The Policy Exchange’s report advocates that vacant low cost but valuable rented homes in places like central London should be sold off, but this ignores the long term value such accommodation brings to London.
The suggestion that the homes paid for by George Peabody's donation 150 years ago should be sold to provide more homes outside central London ignores the significance these homes have brought to thousands of people so far and to London life. The value that his donation has given is that these homes are still here doing what he wanted them to do – house the working poor of London. To sell them off would not be making the best of the incredibly generous donation, £500,000, equivalent to many millions today. As Ian Hislop described George Peabody’s donation and our estates it has left – “the gift that goes on giving”.
The homes we have in central London have provided immense value to London, not only to the individuals who live in the city but also to society, the economy and the cultural life of our capital and the country.

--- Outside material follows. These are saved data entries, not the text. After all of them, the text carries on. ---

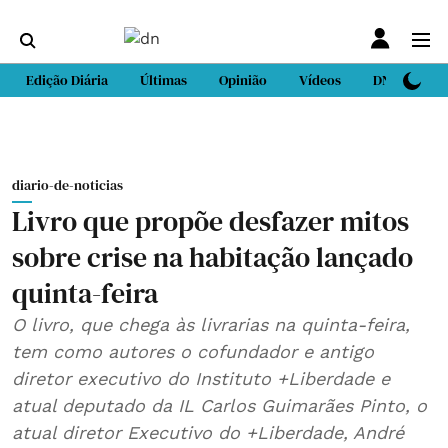
Edição Diária
Últimas
Opinião
Vídeos
DN Sport
diario-de-noticias
Livro que propõe desfazer mitos
sobre crise na habitação lançado
quinta-feira
O livro, que chega às livrarias na quinta-feira,
tem como autores o cofundador e antigo
diretor executivo do Instituto +Liberdade e
atual deputado da IL Carlos Guimarães Pinto, o
atual diretor Executivo do +Liberdade, André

On a day when complaints have been raised about the high cost of train travel, not having people on low incomes close to work in central London is foolish. Many of the residents who live in our homes provide the essential low-wage employees for London's retail, hospitality and entertainment businesses. They also serve our transport system and some clean city offices. To further reduce the homes available to these people who earn their living and support what is essentially a low-wage economy in central London is not sensible.
A point that seems to be missed is the aspiration that living in central London gives our young people. Three years ago we published some research on our estates in central London comparing them with those further away from the centre of the City. The level of aspiration amongst young people was much higher in our central London estates and inevitably this will lead to them achieving better results as they grow up. At Peabody we have a number of examples of successful young people living in our central London estates. Many have gone on to make a huge contribution to our society, some in quiet ways, others more publicly. We have had a child grow up to be a Deputy Prime Minister, not the current one but George Brown, Harold Wilson’s famous deputy was born on our Stamford Street estate in Southwark, before moving to Blackfriars, remaining there until he left school. Similarly Sir Antonio Pappano, Music Director of the Royal Opera House Covent Garden, was brought up on a Peabody estate in central London and he still speaks fondly of the life that this gave to him and his family.

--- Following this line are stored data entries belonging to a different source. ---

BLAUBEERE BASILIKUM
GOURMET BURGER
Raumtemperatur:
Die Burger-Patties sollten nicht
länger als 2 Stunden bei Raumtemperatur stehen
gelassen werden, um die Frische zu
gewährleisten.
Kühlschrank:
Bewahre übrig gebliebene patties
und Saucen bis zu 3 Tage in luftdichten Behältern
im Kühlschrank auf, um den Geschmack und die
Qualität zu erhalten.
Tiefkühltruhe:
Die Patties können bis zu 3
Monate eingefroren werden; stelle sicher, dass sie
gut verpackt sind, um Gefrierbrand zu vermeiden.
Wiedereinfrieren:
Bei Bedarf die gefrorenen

This diversity is part of the richness of our city and its social diversity which was very evident and celebrated during the Olympic Games. But after the Olympics, and even before the Paralympics begin, this seems to have been forgotten. People are still sleeping rough on our streets and now there are calls to limit the chances of poor working people living in central London so they have to live goodness knows where. Let's not create the peripheral ghettos so evident in places like Paris, other European and American cities.
All this talk by the Policy Exchange runs the risk of creating a smoke screen which hides the real issues. The solution to the shortage of low cost homes is not for us to sell off our homes. My own view is that we need to restore the levels of public investment to build more homes and to make mortgage finance more easily available to create growth and stimulate the market.